> _The input_:
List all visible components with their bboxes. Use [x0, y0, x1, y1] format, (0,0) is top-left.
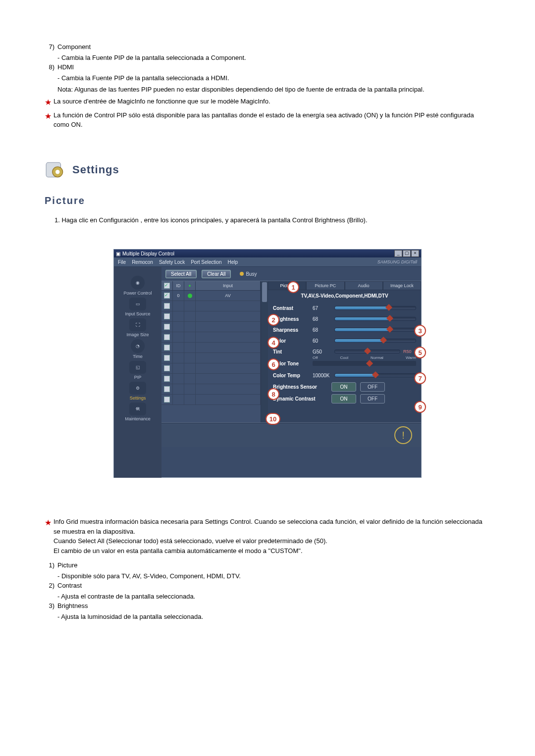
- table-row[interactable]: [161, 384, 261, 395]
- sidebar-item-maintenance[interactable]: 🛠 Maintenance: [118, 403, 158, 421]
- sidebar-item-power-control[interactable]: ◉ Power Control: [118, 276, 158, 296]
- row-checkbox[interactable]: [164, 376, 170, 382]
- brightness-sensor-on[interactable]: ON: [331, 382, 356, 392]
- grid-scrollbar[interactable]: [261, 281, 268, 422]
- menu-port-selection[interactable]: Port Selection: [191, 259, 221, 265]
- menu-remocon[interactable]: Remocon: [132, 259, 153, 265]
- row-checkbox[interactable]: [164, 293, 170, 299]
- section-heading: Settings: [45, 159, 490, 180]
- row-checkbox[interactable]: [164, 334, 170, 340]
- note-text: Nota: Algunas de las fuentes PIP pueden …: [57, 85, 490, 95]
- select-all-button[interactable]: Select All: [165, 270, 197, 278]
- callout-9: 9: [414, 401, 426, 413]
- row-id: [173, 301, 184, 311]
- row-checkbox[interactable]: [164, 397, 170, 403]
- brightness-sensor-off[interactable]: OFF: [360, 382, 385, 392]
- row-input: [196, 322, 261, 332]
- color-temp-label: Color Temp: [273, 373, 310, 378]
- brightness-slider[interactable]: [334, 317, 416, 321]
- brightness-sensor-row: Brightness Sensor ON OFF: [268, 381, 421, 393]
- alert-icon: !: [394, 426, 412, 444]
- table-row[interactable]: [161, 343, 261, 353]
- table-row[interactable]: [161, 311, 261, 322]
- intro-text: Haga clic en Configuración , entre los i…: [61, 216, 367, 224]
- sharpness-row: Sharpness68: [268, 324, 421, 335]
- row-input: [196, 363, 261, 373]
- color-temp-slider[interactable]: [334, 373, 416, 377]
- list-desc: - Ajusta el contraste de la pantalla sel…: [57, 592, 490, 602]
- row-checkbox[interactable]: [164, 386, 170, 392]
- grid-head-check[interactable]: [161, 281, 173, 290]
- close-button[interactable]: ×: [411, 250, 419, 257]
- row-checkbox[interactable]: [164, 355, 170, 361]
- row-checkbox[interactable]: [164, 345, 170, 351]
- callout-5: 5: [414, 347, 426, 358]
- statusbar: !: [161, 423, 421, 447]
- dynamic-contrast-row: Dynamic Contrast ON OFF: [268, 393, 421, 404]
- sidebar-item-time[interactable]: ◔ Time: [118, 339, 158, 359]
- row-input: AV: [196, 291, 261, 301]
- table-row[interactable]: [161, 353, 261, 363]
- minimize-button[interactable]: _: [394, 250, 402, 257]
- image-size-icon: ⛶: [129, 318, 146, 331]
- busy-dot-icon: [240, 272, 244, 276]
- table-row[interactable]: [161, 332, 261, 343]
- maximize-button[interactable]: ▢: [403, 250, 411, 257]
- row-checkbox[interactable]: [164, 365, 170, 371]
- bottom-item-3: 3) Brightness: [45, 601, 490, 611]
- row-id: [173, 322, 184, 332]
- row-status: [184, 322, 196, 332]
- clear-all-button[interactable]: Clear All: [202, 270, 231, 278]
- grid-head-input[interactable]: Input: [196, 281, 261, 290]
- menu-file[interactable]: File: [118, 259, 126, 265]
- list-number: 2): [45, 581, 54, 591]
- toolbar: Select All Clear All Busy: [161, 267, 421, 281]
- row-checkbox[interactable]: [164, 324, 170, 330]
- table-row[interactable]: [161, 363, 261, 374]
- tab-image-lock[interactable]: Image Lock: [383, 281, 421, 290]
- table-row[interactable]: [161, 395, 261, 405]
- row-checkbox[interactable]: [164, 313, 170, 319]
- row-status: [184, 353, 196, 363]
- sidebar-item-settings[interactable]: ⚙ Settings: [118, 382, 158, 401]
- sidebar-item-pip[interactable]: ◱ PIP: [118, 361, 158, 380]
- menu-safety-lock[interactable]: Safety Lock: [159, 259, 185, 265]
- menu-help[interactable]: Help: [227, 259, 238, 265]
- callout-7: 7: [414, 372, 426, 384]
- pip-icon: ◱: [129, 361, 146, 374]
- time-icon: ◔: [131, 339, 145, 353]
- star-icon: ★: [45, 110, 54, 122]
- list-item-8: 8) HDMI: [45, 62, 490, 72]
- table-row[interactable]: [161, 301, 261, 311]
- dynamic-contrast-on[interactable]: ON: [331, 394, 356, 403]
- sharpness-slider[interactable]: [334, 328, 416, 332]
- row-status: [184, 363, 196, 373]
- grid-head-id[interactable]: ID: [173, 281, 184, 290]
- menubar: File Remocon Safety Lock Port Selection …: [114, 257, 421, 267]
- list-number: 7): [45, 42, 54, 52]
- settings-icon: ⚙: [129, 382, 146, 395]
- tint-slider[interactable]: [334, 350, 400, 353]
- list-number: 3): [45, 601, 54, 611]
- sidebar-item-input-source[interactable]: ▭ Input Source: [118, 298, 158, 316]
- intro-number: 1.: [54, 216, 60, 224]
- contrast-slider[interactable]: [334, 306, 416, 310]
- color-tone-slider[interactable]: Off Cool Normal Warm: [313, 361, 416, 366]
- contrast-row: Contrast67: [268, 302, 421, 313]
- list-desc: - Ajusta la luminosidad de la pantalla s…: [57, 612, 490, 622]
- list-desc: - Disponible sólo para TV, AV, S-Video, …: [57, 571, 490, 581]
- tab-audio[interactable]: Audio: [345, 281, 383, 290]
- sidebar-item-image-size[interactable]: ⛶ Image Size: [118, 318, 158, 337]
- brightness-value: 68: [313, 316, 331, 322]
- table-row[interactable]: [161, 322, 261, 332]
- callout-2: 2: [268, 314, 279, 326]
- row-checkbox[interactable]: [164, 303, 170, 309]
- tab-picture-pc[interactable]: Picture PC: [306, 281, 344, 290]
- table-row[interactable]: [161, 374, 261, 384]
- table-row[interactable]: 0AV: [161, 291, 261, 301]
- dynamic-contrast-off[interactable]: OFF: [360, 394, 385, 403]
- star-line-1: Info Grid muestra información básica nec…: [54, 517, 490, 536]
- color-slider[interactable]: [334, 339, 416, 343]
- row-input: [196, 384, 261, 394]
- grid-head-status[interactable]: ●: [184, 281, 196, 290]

> _Exercise brief_: Filter the records for lines holding the string "desc". Copy each one.

> _Response to this task_:
- list-desc: - Ajusta el contraste de la pantalla sel…: [57, 592, 490, 602]
- list-desc: - Ajusta la luminosidad de la pantalla s…: [57, 612, 490, 622]
- list-desc: - Disponible sólo para TV, AV, S-Video, …: [57, 571, 490, 581]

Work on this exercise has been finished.